* [What is required] Find the line containing "Участники (657, 64)", then print it and each following line through the end of the records, exactly and with nothing added; leave out any pictures.

* [Collected data entries]
·····
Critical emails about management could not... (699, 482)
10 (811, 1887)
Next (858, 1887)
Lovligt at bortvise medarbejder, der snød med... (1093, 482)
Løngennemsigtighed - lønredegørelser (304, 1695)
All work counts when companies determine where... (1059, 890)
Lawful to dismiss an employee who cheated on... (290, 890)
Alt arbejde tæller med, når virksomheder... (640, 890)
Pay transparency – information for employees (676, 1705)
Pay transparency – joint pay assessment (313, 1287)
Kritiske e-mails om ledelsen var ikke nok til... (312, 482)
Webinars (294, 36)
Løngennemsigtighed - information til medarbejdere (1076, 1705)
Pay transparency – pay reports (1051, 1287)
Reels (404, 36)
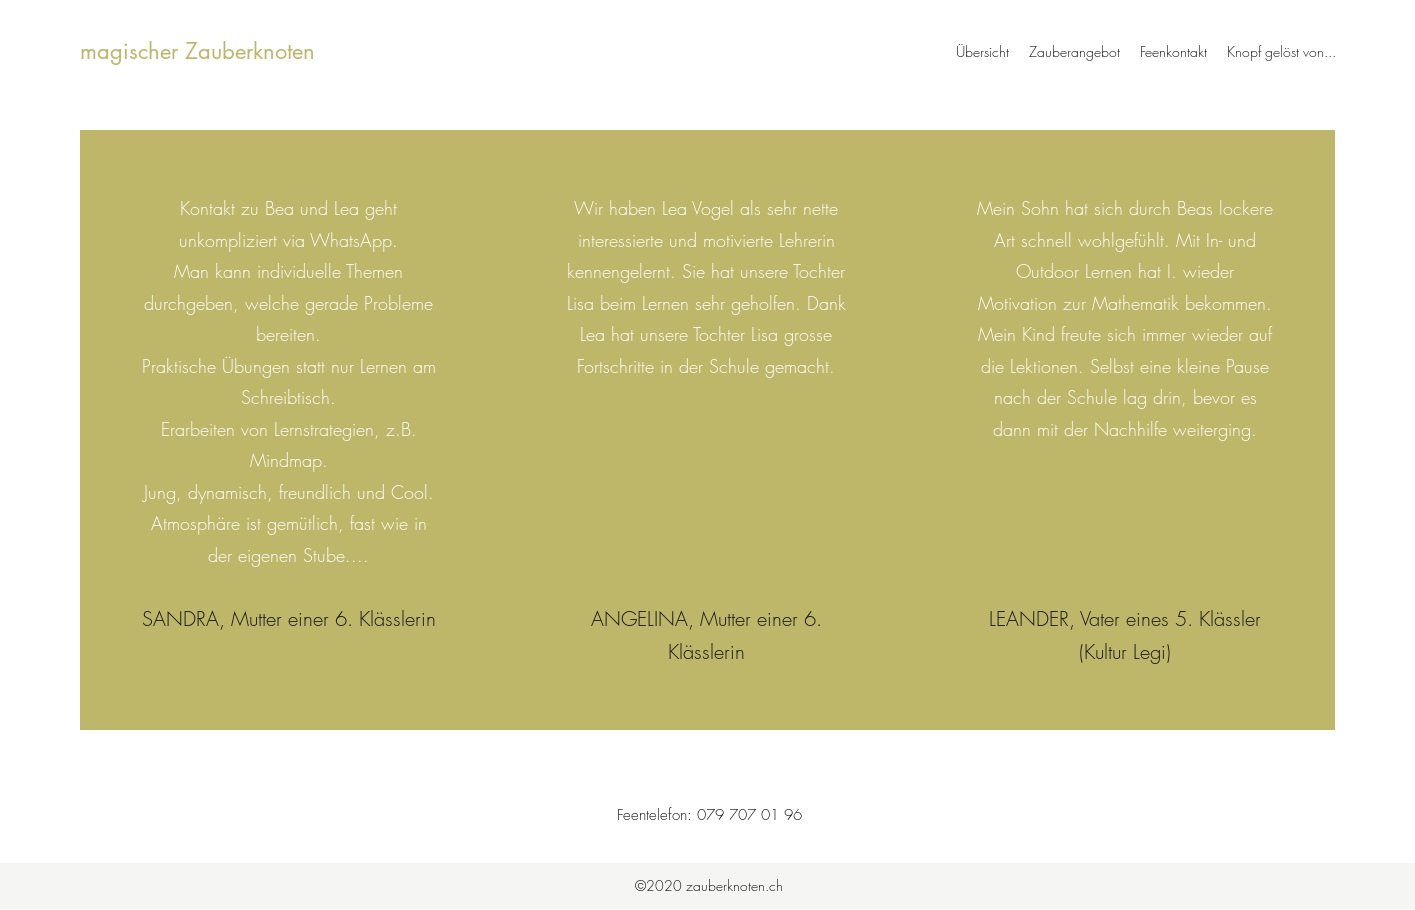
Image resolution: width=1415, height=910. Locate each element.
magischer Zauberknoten (197, 51)
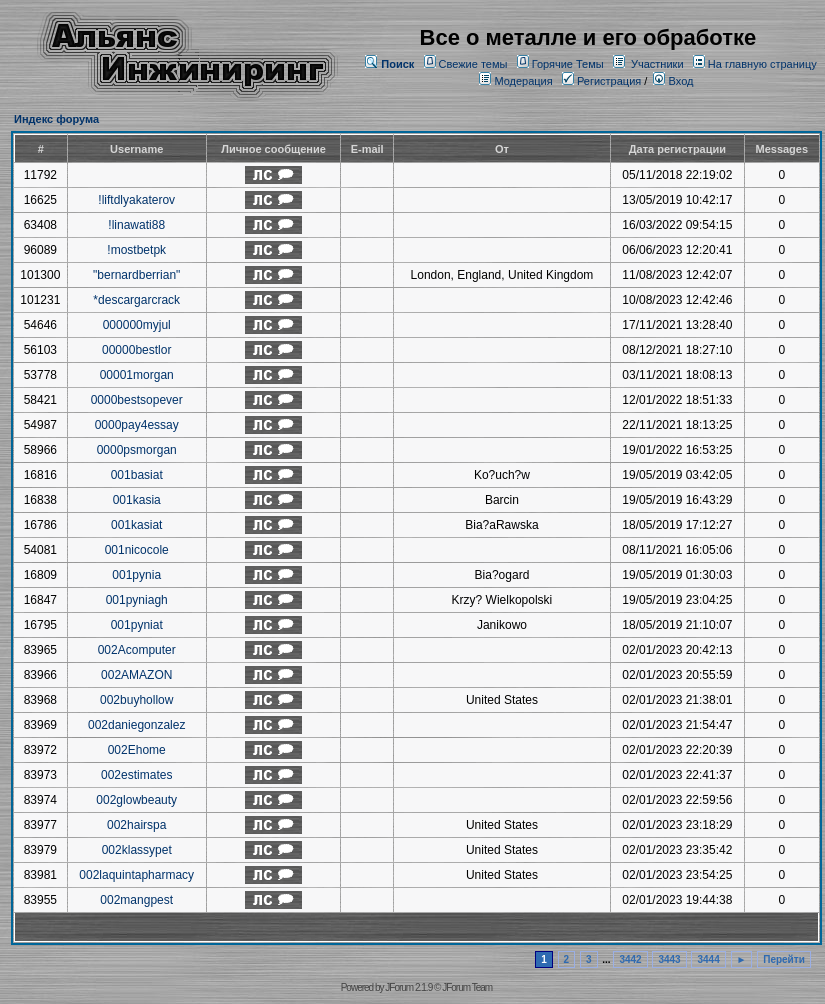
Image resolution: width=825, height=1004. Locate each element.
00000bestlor (136, 350)
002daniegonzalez (136, 725)
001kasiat (136, 525)
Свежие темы (473, 64)
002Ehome (137, 750)
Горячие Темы (568, 64)
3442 (630, 959)
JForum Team (467, 987)
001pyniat (137, 625)
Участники (657, 64)
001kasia (137, 500)
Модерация (523, 81)
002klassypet (137, 850)
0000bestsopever (137, 400)
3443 (669, 959)
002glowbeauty (136, 800)
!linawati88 (136, 225)
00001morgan (137, 375)
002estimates (136, 775)
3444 (708, 959)
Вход (673, 81)
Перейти (784, 959)
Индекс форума (56, 119)
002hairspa (136, 825)
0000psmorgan (137, 450)
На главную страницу (762, 64)
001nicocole (137, 550)
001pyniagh (137, 600)
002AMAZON (136, 675)
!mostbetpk (136, 250)
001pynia (136, 575)
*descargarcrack (136, 300)
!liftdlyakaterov (136, 200)
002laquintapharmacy (136, 875)
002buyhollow (136, 700)
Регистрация (601, 81)
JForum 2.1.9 (408, 987)
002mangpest (136, 900)
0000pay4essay (137, 425)
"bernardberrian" (136, 275)
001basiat (137, 475)
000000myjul (137, 325)
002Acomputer (137, 650)
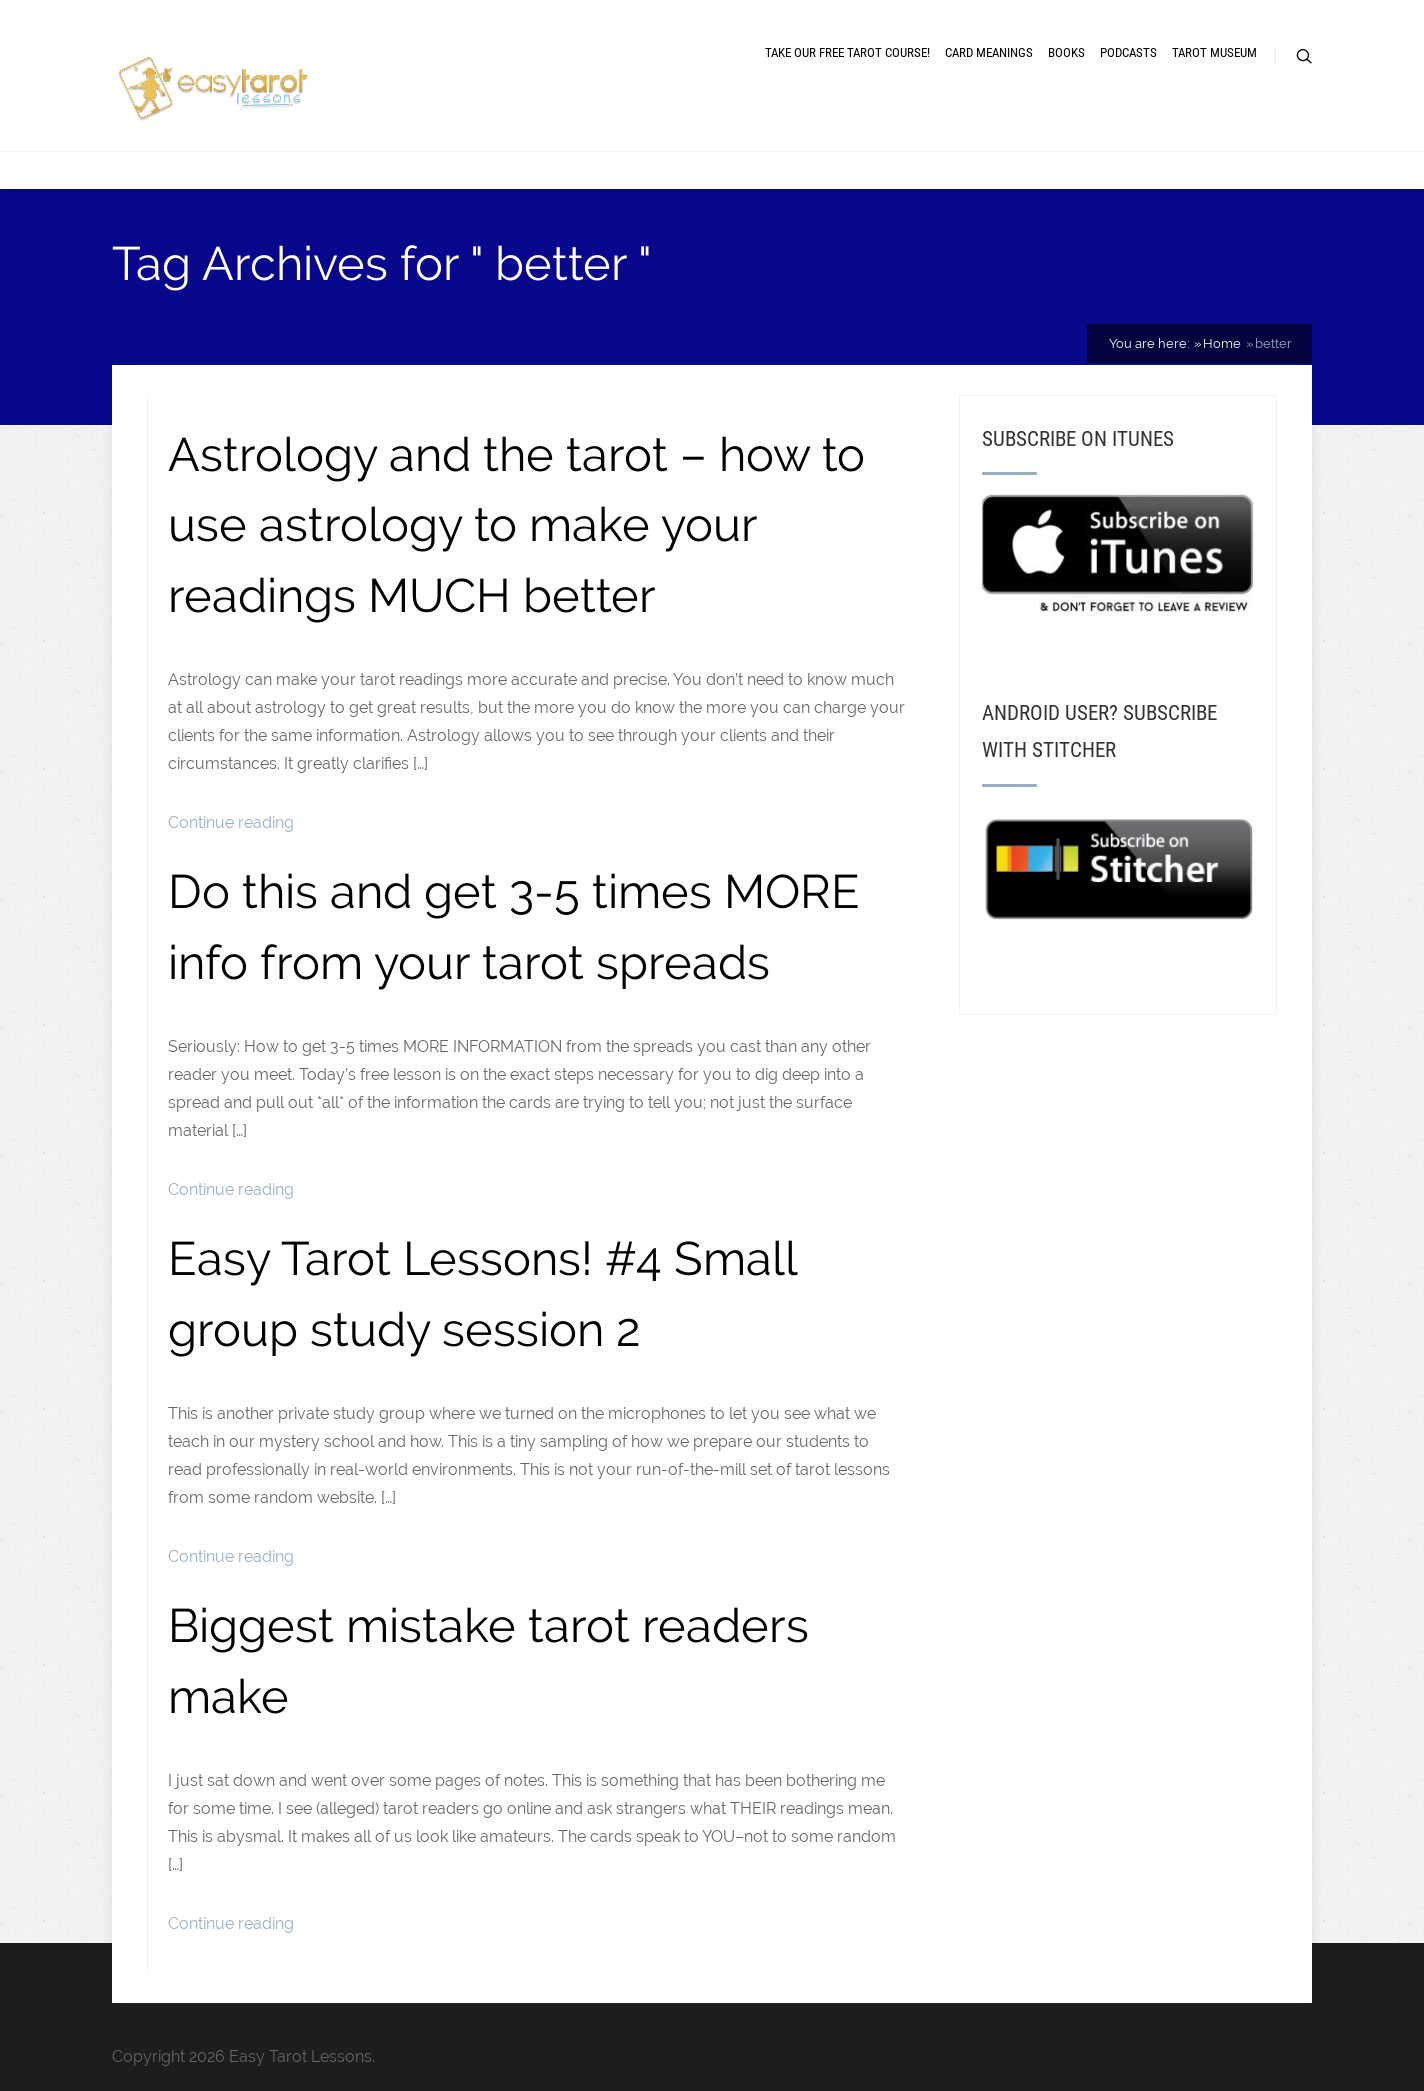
·····
* [Result of the task]
Участники (657, 64)
001kasia (137, 500)
Модерация (523, 81)
002klassypet (137, 850)
0000bestsopever (137, 400)
3443 (669, 959)
002glowbeauty (136, 800)
!linawati88 (136, 225)
00001morgan (137, 375)
002estimates (136, 775)
3444 (708, 959)
Вход (673, 81)
Перейти (784, 959)
Индекс форума (56, 119)
002hairspa (136, 825)
0000psmorgan (137, 450)
На главную страницу (762, 64)
001nicocole (137, 550)
001pyniagh (137, 600)
002AMAZON (136, 675)
!mostbetpk (136, 250)
001pynia (136, 575)
*descargarcrack (136, 300)
!liftdlyakaterov (136, 200)
002laquintapharmacy (136, 875)
002buyhollow (136, 700)
Регистрация (601, 81)
JForum 2.1.9 (408, 987)
002mangpest (136, 900)
0000pay4essay (137, 425)
"bernardberrian" (136, 275)
001basiat (137, 475)
000000myjul (137, 325)
002Acomputer (137, 650)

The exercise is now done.